- _EXERCISE DETAILS_:
From the listing below, return every line with the string "Board" in it.

- _EXTRACTED RECORDS_:
___

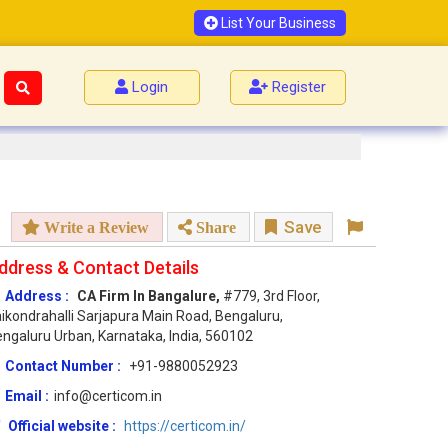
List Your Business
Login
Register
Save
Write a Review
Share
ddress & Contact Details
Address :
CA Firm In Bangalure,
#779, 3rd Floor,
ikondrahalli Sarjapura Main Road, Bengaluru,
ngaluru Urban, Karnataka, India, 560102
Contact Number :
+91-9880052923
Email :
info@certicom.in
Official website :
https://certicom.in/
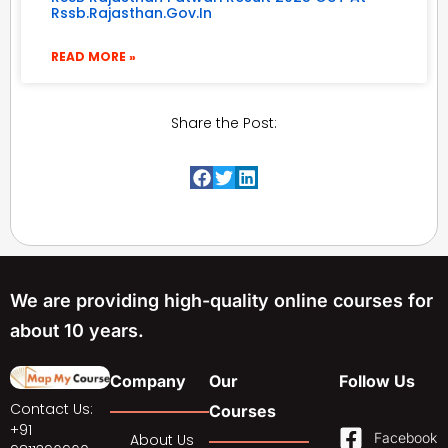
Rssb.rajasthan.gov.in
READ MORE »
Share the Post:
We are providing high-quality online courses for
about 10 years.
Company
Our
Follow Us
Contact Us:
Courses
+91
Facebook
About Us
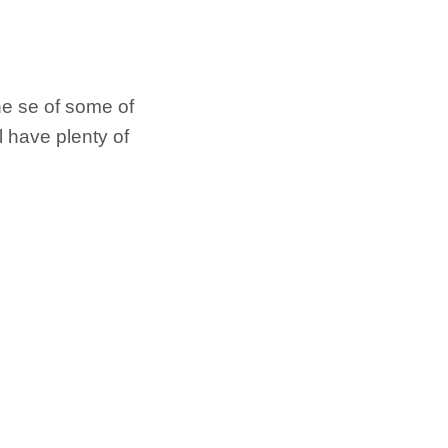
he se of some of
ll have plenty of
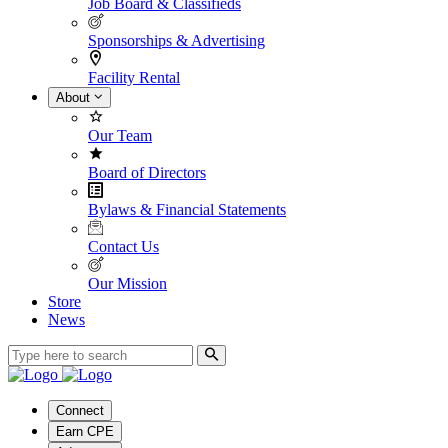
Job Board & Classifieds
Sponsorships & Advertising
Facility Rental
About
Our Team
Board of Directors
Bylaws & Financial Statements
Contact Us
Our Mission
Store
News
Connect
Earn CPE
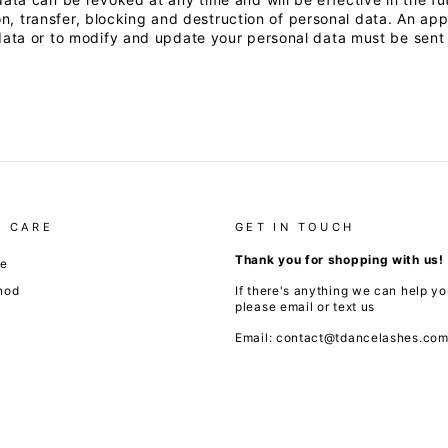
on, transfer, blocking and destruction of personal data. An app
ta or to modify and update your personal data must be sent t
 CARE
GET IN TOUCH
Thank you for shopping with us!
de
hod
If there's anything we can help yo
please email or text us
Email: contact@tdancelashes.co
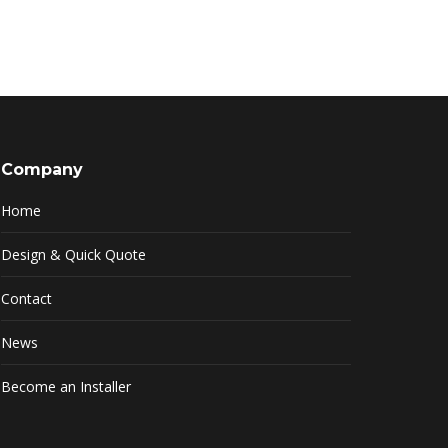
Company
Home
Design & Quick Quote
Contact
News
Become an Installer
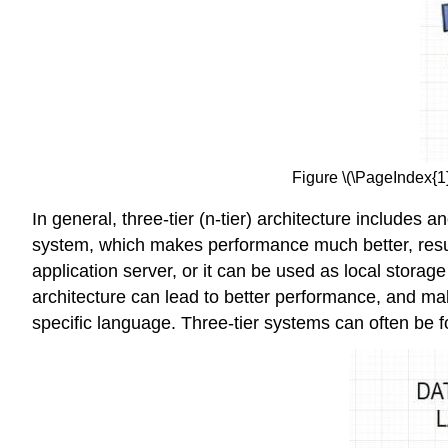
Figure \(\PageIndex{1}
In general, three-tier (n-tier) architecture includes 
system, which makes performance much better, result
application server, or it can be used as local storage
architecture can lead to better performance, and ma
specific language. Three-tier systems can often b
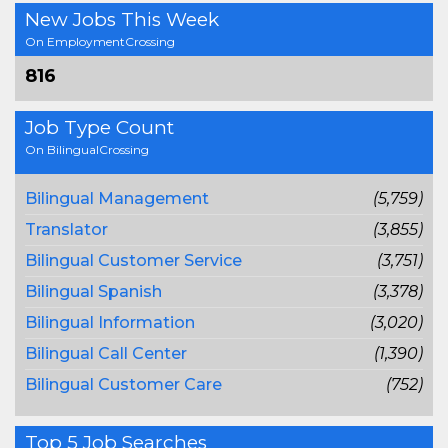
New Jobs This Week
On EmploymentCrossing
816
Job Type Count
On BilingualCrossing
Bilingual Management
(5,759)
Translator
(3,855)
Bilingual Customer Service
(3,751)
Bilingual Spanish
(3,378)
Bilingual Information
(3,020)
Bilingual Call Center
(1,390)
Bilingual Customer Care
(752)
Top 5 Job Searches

___

- _WRITTEN REPLY_:
Job Board & Classifieds
Board of Directors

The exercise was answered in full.